* _Supplied data_
------------------------------------

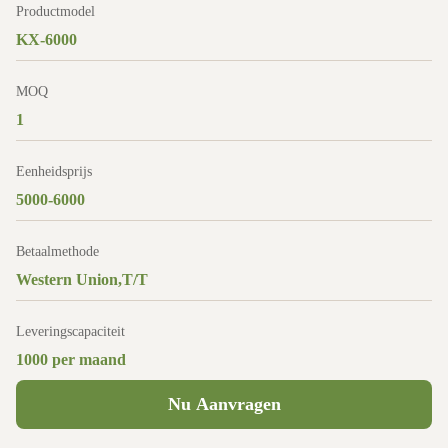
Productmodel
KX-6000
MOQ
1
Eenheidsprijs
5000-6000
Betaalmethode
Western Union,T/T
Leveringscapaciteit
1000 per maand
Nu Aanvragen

------------------------------------

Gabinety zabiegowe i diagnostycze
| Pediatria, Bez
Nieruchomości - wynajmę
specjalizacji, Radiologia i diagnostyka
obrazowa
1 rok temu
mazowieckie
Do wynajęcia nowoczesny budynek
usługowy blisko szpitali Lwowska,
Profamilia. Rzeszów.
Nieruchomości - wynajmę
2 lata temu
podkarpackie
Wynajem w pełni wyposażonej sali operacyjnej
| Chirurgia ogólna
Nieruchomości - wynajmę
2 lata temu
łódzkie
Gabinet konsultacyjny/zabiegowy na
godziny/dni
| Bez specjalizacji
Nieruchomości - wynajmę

------------------------------------

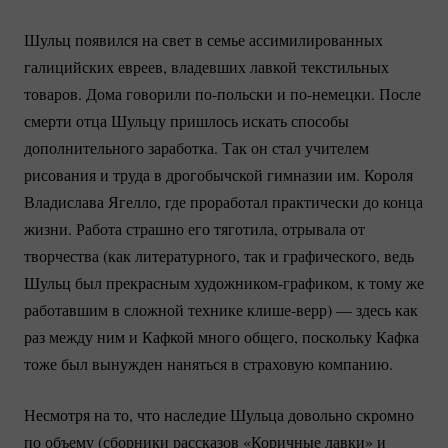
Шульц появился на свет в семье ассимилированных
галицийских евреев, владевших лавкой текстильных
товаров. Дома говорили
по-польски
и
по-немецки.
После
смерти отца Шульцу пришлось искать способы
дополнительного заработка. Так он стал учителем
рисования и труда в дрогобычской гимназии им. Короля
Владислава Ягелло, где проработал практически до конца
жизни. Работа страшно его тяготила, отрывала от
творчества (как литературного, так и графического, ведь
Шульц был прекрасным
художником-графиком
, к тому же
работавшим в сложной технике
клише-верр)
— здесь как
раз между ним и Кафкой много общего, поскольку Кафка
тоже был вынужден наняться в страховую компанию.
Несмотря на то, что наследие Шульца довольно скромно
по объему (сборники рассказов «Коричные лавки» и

------------------------------------

* _Exercise instructions_
Wherever the word "specjalizacji" occurs in the data, copy that whole line.

* _Problem solution_
specjalizacji, Radiologia i diagnostyka
| Bez specjalizacji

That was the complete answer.